Speaking to PC Gamer in comments the pair have since posted in full to social media Oshry and Dusk developer David Szymanski argued that DLSS 5 isn’t just an optional trick folks can ignore, but something that should actively resisted.
“Please tell me what generative AI has anything to do with Deep Learning Super Sampling – which is what DLSS actually stands for in case anyone forgot,” Oshry said. “They’re hiding this Gen AI bullshit behind the DLSS moniker because they think we’re stupid…They know if they called it something like ‘Nvidia Generative Upscaling’ the public backlash would be immediate and intense.”
“The only thing we can do besides calling them out on it and making them feel bad is voting with our wallets,” he continued. “Cripple their sales, tank their stock price.
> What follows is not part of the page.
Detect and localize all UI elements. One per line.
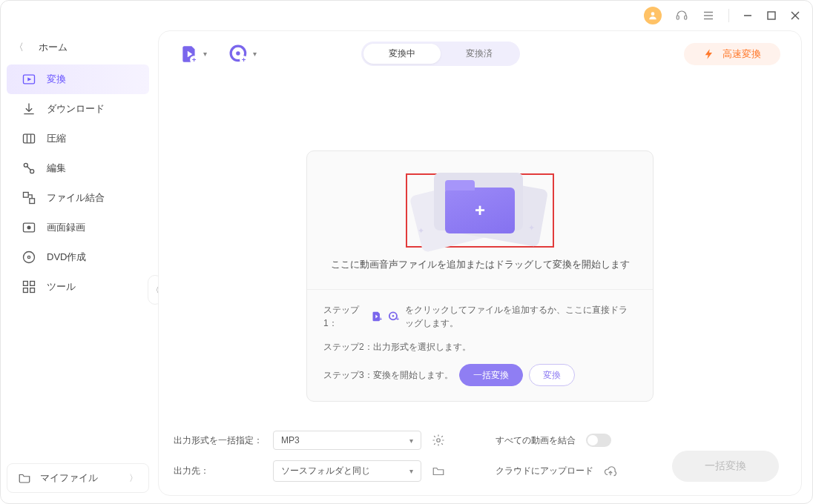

Stop collaborating with them as developers. Then maybe they’ll think about going back to giving us what we want. In the developer’s eyes, DLSS 5 amounts to “fundamentally changing the way video games look based on artificial intelligence that’s been trained on Instagram models and Epstein memes”, leading him to question the point of making game art in the first place.
“Even if we set aside all (relevant and valid) concerns about artistic intent and generative AI itself, the lighting and contrast it adds (or removes, in some parts) makes scenes look less realistic and believable,” Szymanski added, noting that he can only see the tech being “optional like any number of ‘optional’ features that anyone who has played a AAA game in the past half decade can tell you aren’t really optional, because games are now built to lean on those technologies”.
The pair’s full quotes also see them opine as to whether a number of other technologies Nvidia have touted over the years, from pillar-exploding PhysX to path tracing, actually were substantive long-term advancements. In the case of a lot of the company’s latest graphical enhancements that’ve been big selling points of DLSS generations prior to this latest one, their views seem to trend towards a yes, but with the key caveat that this comes at a cost. Szymanski specified that when it comes to DLSS up to now, temporal anti-aliasing, and ray tracing, the “immense” cost is in terms of “clarity, accessibility, and playability” of games that lean heavily on them.
DLSS 5 isn’t set to arrive until later this year, and it’ll be interesting to see how much pushback Nvidia face from within game development spheres themselves, given the likes of Bethesda and Capcom who volunteered for the tech’s initial reveal have now seen just how controversial it is. They may plow on regardless and push their staff to do so, but this time there’ll be no ‘oh, we didn’t know you felt this way’ or ‘you’ll see, it’s different’ to hide behind.